規律違反が発覚した杉本は「攻守のセットプレーで重要」と評価

 浦和レッズのリカルド・ロドリゲス監督が26日、リーグ開幕戦となるFC東京戦の前日会見を実施。自身にとっても浦和、J1でのデビュー戦になるゲームは難敵を相手にすることになるが、「いくつかのオプションがある」と不敵な笑みを浮かべた。

 ロドリゲス監督は昨季まで4シーズン徳島ヴォルティスを率いてJ1昇格に導き、今季から指揮を執る。始動後にDF橋岡大樹のベルギー移籍、FWレオナルドの中国移籍、MF柏木陽介とFW杉本健勇の規律違反が発覚。杉本は謝罪を経て復帰したものの、柏木は複数回の違反ということで移籍に向かうことで合意という、ピッチ外で激動したプレシーズンになってしまった。
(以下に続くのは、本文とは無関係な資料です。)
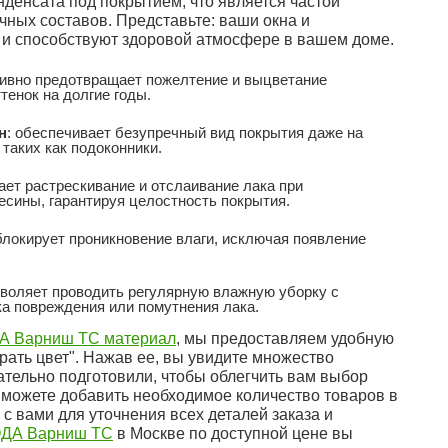
денсата под покрытием, что является частой
ных составов. Представьте: ваши окна и
о и способствуют здоровой атмосфере в вашем доме.
ивно предотвращает пожелтение и выцветание
тенок на долгие годы.
н
: обеспечивает безупречный вид покрытия даже на
таких как подоконники.
ает растрескивание и отслаивание лака при
сины, гарантируя целостность покрытия.
блокирует проникновение влаги, исключая появление
зволяет проводить регулярную влажную уборку с
а повреждения или помутнения лака.
ДА Варниш ТС материал
, мы предоставляем удобную
ать цвет". Нажав ее, вы увидите множество
тельно подготовили, чтобы облегчить вам выбор
 можете добавить необходимое количество товаров в
с вами для уточнения всех деталей заказа и
КОДА Варниш ТС
в Москве по доступной цене вы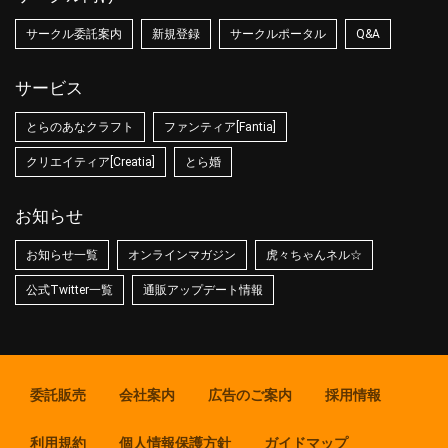
サークル委託案内
新規登録
サークルポータル
Q&A
サービス
とらのあなクラフト
ファンティア[Fantia]
クリエイティア[Creatia]
とら婚
お知らせ
お知らせ一覧
オンラインマガジン
虎々ちゃんネル☆
公式Twitter一覧
通販アップデート情報
委託販売
会社案内
広告のご案内
採用情報
利用規約
個人情報保護方針
ガイドマップ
 それでも指揮官は「状態は良いと思う。準備はしっかりしてきた。それが十分かはプレーしてみないと分からない。試合をすることで状態は上がっていく。私にとっては新しいチーム、新しい選手もいる。アイデアを理解させることに努めてきた。ここまでの蓄積が最初の勝利につながることを願っている。プレースタイルとして、攻撃的でアグレッシブで魅力的なものをお見せしたい」と、積み上げてきたものを表現した。

 そして、杉本については「素晴らしい特徴がある。プレスのところは、以前に映像で見た時は疑問符があったが、一緒にやってみたらしっかりできる。フィニッシュもできるし、攻守のセットプレーで重要。自信を持ってプレーすれば、必ずいいシーズンになる」と、チームに戻した以上は過去を引きずることなく評価しているところを見せた。

「常に難しい試合で、しっかり策を練って戦わないと勝ち点3は得られない」

 FC東京は昨季、新型コロナウイルスの影響により変則日程になったAFCチャンピオンズリーグ(ACL)との並行日程にも苦しんでリーグ戦は優勝争いに絡まなかったが、ルヴァンカップを制するなど実力的には確かなものがある。その難敵との対戦を翌日に控え、「開幕のメンバーはもう決まっている」と話したロドリゲス監督は、試合をこう見据えている。

「相手のプレスをかいくぐるのは重要だが、チームでどのFWが出ているか、相手がどのようなプレスをかけるかを見ないといけない。東京戦もプレスをかいくぐるのが重要だと思うが、いくつかのオプションがある。常に難しい試合で、しっかり策を練って戦わないと勝ち点3は得られない。危険な場面を作られることもあると思うが、しっかり対応していきたい」

 今季は新加入選手も非常に多く、チームの3分の1程度の陣容が入れ替わって臨むことになる。デビューを飾る選手がいることも予想され、ロドリゲス監督にとってもJ1では初の采配になる。2007年以来のホーム開幕に「1試合目から完璧になるとは思わないが、選手が理解して実行しようとしている姿がある。勝利で喜びを与えたい。自信を持って今やっているプロセスの第一歩を見せたい」と話す。2度のアジア制覇を果たしている浦和が、ここ数年の低迷から復活する兆しを見せられるゲームになるかが注目される。